-- Supplied records --
BEGIN
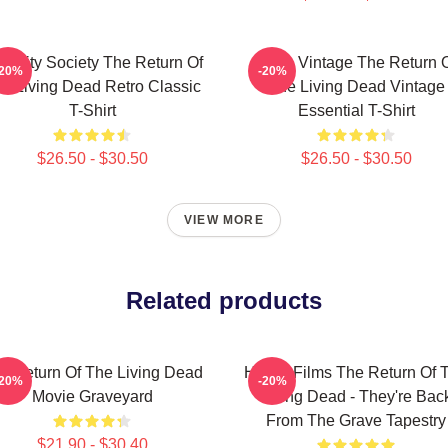
acidity Society The Return Of
Retro Vintage The Return 
-20%
-20%
e Living Dead Retro Classic
The Living Dead Vintage
T-Shirt
Essential T-Shirt
$26.50 - $30.50
$26.50 - $30.50
VIEW MORE
Related products
e Return Of The Living Dead
Horror Films The Return Of 
-20%
-20%
Movie Graveyard
Living Dead - They're Bac
From The Grave Tapestry
$21.90 - $30.40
END
-- Prompt --
An exact copy of the listing is required, excluding any pictures.

-- Response for this exercise --
acidity Society The Return Of
Retro Vintage The Return 
-20%
-20%
e Living Dead Retro Classic
The Living Dead Vintage
T-Shirt
Essential T-Shirt
$26.50 - $30.50
$26.50 - $30.50
VIEW MORE
Related products
e Return Of The Living Dead
Horror Films The Return Of 
-20%
-20%
Movie Graveyard
Living Dead - They're Bac
From The Grave Tapestry
$21.90 - $30.40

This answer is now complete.